As 2017 continues to take form, a big question looming in the minds of all stakeholders in the cancer research field is what the future of cancer research will be in the new administration.
Members of Congress on both sides of the aisle are supportive of biomedical research. On Dec. 13, President Obama signed the act into law, securing $4.8 billion in federal research funding, including for the Cancer Moonshot and the Precision Medicine Initiative.
Positive News in the Field of Immunotherapy
Elizabeth Jaffee, MD, the Dana and Albert “Cubby” Broccoli professor of oncology and professor of pathology at Johns Hopkins University School of Medicine, said that the positive news in the field of immunotherapy is that there’s a lot of learning about the signals that tumours send to inhibit an effective immune response against them.

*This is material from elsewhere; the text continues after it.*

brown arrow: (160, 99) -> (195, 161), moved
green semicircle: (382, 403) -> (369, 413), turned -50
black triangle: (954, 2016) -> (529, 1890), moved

“We have already turned this knowledge into therapeutics that inhibit some of these signals (checkpoint inhibitors) so the T cells can be effective in attacking the cancer cells, and developing therapeutics that can activate certain other cells within the tumour microenvironment (checkpoint agonists) to help further activate the T cells,” Jaffee said.
Cancer is a generic term for a large group of diseases that can affect any part of the body. Other terms used are malignant tumours and neoplasms. One defining feature of cancer is the rapid creation of abnormal cells that grow beyond their usual boundaries, and which can then invade adjoining parts of the body and spread to other organs, the latter process is referred to as metastasising. Metastases are the major cause of death from cancer.

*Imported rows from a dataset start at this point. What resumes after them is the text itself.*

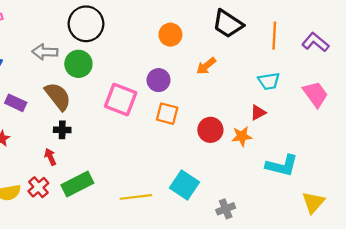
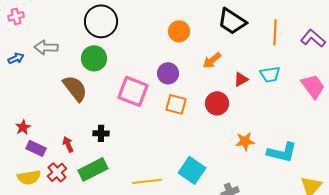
gray arrow: (45, 52) -> (46, 47), moved
purple rectangle: (16, 103) -> (36, 148), moved
red triangle: (258, 113) -> (241, 79), moved
black cross: (62, 130) -> (101, 133), moved
red circle: (210, 130) -> (217, 103), moved
orange star: (242, 136) -> (245, 141), moved

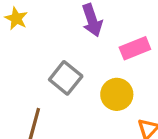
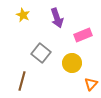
yellow star: (16, 19) -> (23, 15), moved

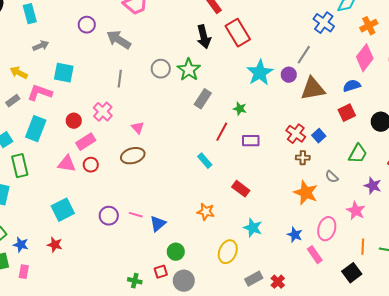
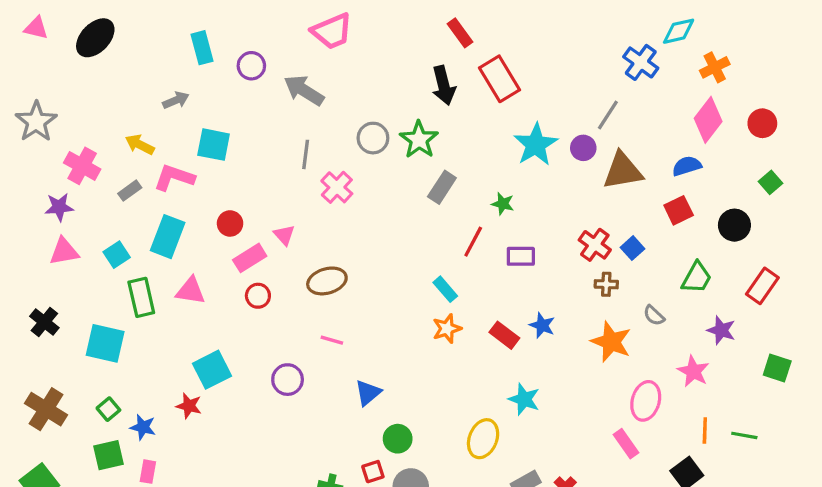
cyan rectangle: (30, 14) -> (202, 48), moved
pink cross: (103, 112) -> (337, 187), moved
pink triangle: (138, 128) -> (284, 235), moved
pink triangle: (67, 164) -> (191, 291), moved
orange star: (206, 212) -> (447, 329), moved, turned -30
pink line: (136, 215) -> (332, 340), moved
blue star: (295, 235) -> (542, 325), moved
red star: (55, 245) -> (189, 406), moved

Cancers figure among the leading causes of morbidity and mortality worldwide with the number of new cases expected to rise by about 70% over the next 2 decades.
Jaffee, who is a past board member of the American Association for Cancer Research (AACR), further mentioned that we are likely to make more progress this year in personalising cancer treatment with vaccines,
“We are starting to understand the importance of neoantigens for targeting by the immune system. Tumours of many patients who respond to immunotherapy create neoantigens constantly. If we can identify them by sequencing the tumours, we can develop vaccines against them to jumpstart the immune system.”
Jaffee also added that we are going to see several clinical trials trying this approach this year.
In the continuous battle against cancer, we can only hope that the more trials and research is done, the closer we are to finding a solution to dealing with this merciless illness that continues to claim thousands of lives worldwide, annually.